A verbatim reproduction of the lines below, from the line containing "1. What Business Goal Should Content" through the line containing "For Ecommerce Brands", both ends included, is the whole required output.

Start of Available data

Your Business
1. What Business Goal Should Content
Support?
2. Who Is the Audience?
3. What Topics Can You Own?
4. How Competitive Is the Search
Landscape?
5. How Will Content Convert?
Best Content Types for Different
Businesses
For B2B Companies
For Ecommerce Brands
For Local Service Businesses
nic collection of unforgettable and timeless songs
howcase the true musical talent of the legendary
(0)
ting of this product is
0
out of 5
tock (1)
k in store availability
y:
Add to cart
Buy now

End of Available data
Start of Available data

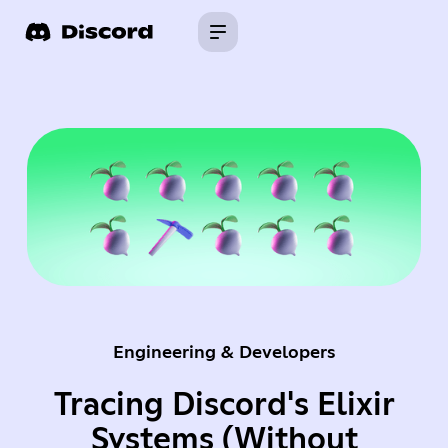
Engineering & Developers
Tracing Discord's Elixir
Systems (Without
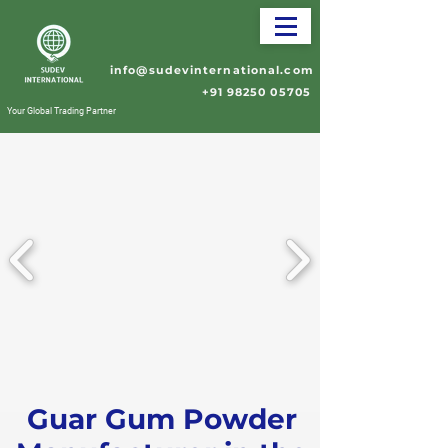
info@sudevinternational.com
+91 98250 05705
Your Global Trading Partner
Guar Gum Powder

End of Available data

Result of the exercise =>
1. What Business Goal Should Content
Support?
2. Who Is the Audience?
3. What Topics Can You Own?
4. How Competitive Is the Search
Landscape?
5. How Will Content Convert?
Best Content Types for Different
Businesses
For B2B Companies
For Ecommerce Brands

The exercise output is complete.